The “moral compass” is set by the society as a whole and not exclusively by any single part of it; in a democracy and pluralistic society the government reflects it’s electorate and therefore the society sets this compass.
Therefore the laws – made by the representatives chosen – reflecting the will of the majority of the society and are subject to change. Given the heterogeneity of the society any law is by necessity a compromise. In a democratic society the supreme being are the citizens to which governments have to report to. Morality is indeed subjective to a certain degree except for basics found in one way or another in all world religions – technically codified for Christians and Jews in the Ten Commandments and laid out in the Universal declaration of human rights by the UNO.

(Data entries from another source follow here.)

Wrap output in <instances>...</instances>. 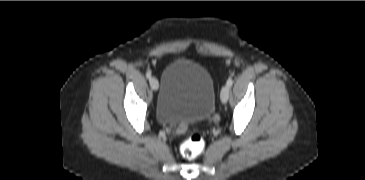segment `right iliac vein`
I'll list each match as a JSON object with an SVG mask.
<instances>
[{"instance_id": "obj_1", "label": "right iliac vein", "mask_w": 365, "mask_h": 180, "mask_svg": "<svg viewBox=\"0 0 365 180\" xmlns=\"http://www.w3.org/2000/svg\"><path fill=\"white\" fill-rule=\"evenodd\" d=\"M150 86L154 91H157L159 88V83L158 80L156 78H150Z\"/></svg>"}]
</instances>
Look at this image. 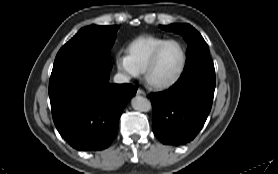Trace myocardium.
Segmentation results:
<instances>
[{
    "label": "myocardium",
    "instance_id": "1",
    "mask_svg": "<svg viewBox=\"0 0 278 174\" xmlns=\"http://www.w3.org/2000/svg\"><path fill=\"white\" fill-rule=\"evenodd\" d=\"M169 43H177L181 47V50H182L181 65H180L177 73L172 78H170L168 80H164V81H156V80L152 79V77H151L152 69L156 63V60L158 58L160 51L163 49L164 46H166ZM186 64H187V49H186V46L184 45V43L177 39L165 40L160 45H158L155 48V50L153 51V53L151 54V56L148 60V63L146 65V68L144 70L145 80L149 85H151L154 88H157V89L169 88V87L173 86L175 83H177L179 81V79L182 77V75L185 71V68H186Z\"/></svg>",
    "mask_w": 278,
    "mask_h": 174
}]
</instances>
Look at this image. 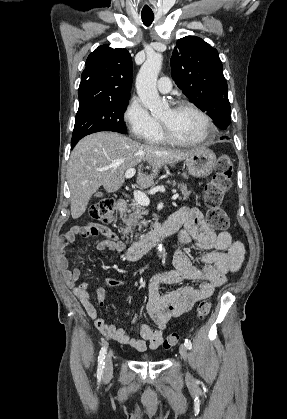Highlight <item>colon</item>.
Segmentation results:
<instances>
[{"label":"colon","mask_w":287,"mask_h":419,"mask_svg":"<svg viewBox=\"0 0 287 419\" xmlns=\"http://www.w3.org/2000/svg\"><path fill=\"white\" fill-rule=\"evenodd\" d=\"M233 162L230 156L221 155L217 159L216 173L206 185L204 201L207 207V219L210 227L215 230H225L229 227V218L222 208L223 197L231 186ZM91 217L105 224H113L116 220V207L113 198L107 197L98 201L91 209ZM211 310V301L203 299L197 308L199 318H205ZM180 339L177 333L169 334L162 341V348L170 349Z\"/></svg>","instance_id":"1"}]
</instances>
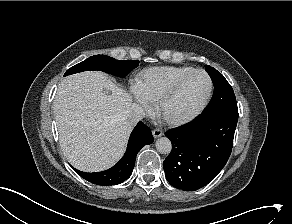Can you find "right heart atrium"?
I'll list each match as a JSON object with an SVG mask.
<instances>
[{"label": "right heart atrium", "mask_w": 292, "mask_h": 224, "mask_svg": "<svg viewBox=\"0 0 292 224\" xmlns=\"http://www.w3.org/2000/svg\"><path fill=\"white\" fill-rule=\"evenodd\" d=\"M132 95L137 103H139L143 107H148L147 100L142 96V94L137 89L132 90Z\"/></svg>", "instance_id": "d8ad5b80"}]
</instances>
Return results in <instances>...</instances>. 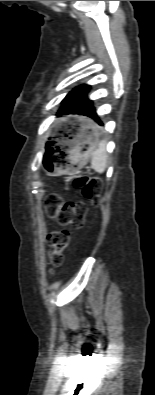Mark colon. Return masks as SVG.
Here are the masks:
<instances>
[{"label":"colon","instance_id":"1","mask_svg":"<svg viewBox=\"0 0 155 395\" xmlns=\"http://www.w3.org/2000/svg\"><path fill=\"white\" fill-rule=\"evenodd\" d=\"M74 186L81 190L83 196L96 201L101 191V181L96 177L80 176L74 180ZM44 209L48 217L56 219L62 226L80 228L84 223L87 206L84 202H65L55 193L44 198ZM50 246L49 260L53 266L62 263L63 252L69 247L70 233L67 230H56L48 234Z\"/></svg>","mask_w":155,"mask_h":395}]
</instances>
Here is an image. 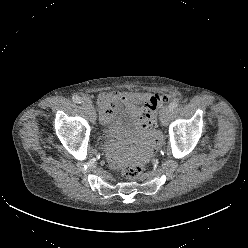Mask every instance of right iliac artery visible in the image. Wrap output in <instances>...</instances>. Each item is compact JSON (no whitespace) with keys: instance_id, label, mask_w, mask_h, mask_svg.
I'll return each instance as SVG.
<instances>
[{"instance_id":"obj_1","label":"right iliac artery","mask_w":248,"mask_h":248,"mask_svg":"<svg viewBox=\"0 0 248 248\" xmlns=\"http://www.w3.org/2000/svg\"><path fill=\"white\" fill-rule=\"evenodd\" d=\"M72 100L77 104H80L82 102V99L78 95H74L72 97Z\"/></svg>"}]
</instances>
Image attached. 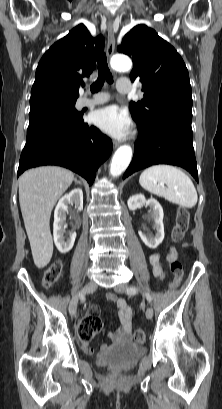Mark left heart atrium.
<instances>
[{
	"label": "left heart atrium",
	"instance_id": "1",
	"mask_svg": "<svg viewBox=\"0 0 222 409\" xmlns=\"http://www.w3.org/2000/svg\"><path fill=\"white\" fill-rule=\"evenodd\" d=\"M91 121L103 132L116 137H125L130 131V119L126 112L116 106H107L96 110L91 115Z\"/></svg>",
	"mask_w": 222,
	"mask_h": 409
}]
</instances>
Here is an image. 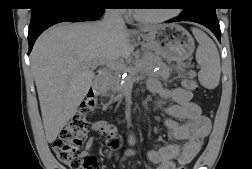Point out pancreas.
<instances>
[{"instance_id":"obj_1","label":"pancreas","mask_w":252,"mask_h":169,"mask_svg":"<svg viewBox=\"0 0 252 169\" xmlns=\"http://www.w3.org/2000/svg\"><path fill=\"white\" fill-rule=\"evenodd\" d=\"M155 67H160L158 72H154ZM129 71L132 77L136 75L158 76L163 80H167L171 74V68L166 65L157 55L149 53L137 60L133 65H129L122 70L114 72L104 80V87L110 89L117 81L120 80L119 75Z\"/></svg>"}]
</instances>
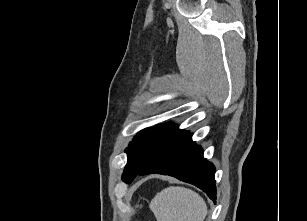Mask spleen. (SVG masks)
I'll list each match as a JSON object with an SVG mask.
<instances>
[{
	"instance_id": "1",
	"label": "spleen",
	"mask_w": 307,
	"mask_h": 221,
	"mask_svg": "<svg viewBox=\"0 0 307 221\" xmlns=\"http://www.w3.org/2000/svg\"><path fill=\"white\" fill-rule=\"evenodd\" d=\"M149 208L157 221H203L207 214L204 199L184 187H168L157 193Z\"/></svg>"
}]
</instances>
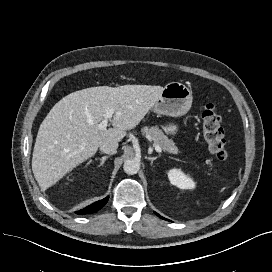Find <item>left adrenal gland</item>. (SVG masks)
Wrapping results in <instances>:
<instances>
[{
	"label": "left adrenal gland",
	"mask_w": 272,
	"mask_h": 272,
	"mask_svg": "<svg viewBox=\"0 0 272 272\" xmlns=\"http://www.w3.org/2000/svg\"><path fill=\"white\" fill-rule=\"evenodd\" d=\"M159 157H160V155L155 156V157H147V159L151 161V165H152V164H153V161L156 160V159L159 158Z\"/></svg>",
	"instance_id": "left-adrenal-gland-1"
}]
</instances>
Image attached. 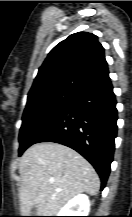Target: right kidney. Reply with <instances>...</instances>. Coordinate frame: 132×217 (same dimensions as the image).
<instances>
[{"label": "right kidney", "instance_id": "ca27d5eb", "mask_svg": "<svg viewBox=\"0 0 132 217\" xmlns=\"http://www.w3.org/2000/svg\"><path fill=\"white\" fill-rule=\"evenodd\" d=\"M90 201L85 194H79L71 199L57 216H88Z\"/></svg>", "mask_w": 132, "mask_h": 217}]
</instances>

Having said this the role of the Church is by necessity limited to be a participant in this process among others; this is the result of the events which took place in France in 1789 and earlier here in the US in 1776 as well as with the “evolution of society”. As Catholics we have to come to terms with the secular society and try our best to make our voice heard and help to set the moral guidelines by being an example.
So we need to include the Torah, Quran, Sutras, Buddhist, Shinto, Daoist and other religious books and prayer right? If so, then I agree, because then it’s fair.
Atheism…being ‘sold’? I think not.
The ancient hard-wired drive within us all – to seek the cause of the effect – will be weighing on us for a long time to come. Deal with it.
Some accept the weight of wanting to know what is not known, others must stick a name and parental ways to the interplay of titanic forces that brought us to this point of existence. It’s comforting to believe that one has an eternal parent ever watchful. It’s not healthy for the mature psyche, but it’s comforting.
The numerous and sometimes lengthy names once used, for the imagined ‘That’ which caused all to be, have shrunken over time down to ‘god’. Zeus, Jupiter, Zoroaster and their supernatural courts have passed by the way as Humankind has developed.
Compassion, Wisdom and Responsibility were around long before the first written words. Yes, I’m a proud atheist. I see it as freedom and I hope to free as many as possible of my brothers and sisters over time. I’m not angry. Actually, I’m happy and free of the crippling superstitious beliefs that still sadly cripple so many humans around the world.
You and I are both atheists. I simply believe in one less than you. Good journey.
I have to agree with DAN
What does Atheism sell? Nothing.
What does Religion sell? Ever lasting life in a fairy tale world.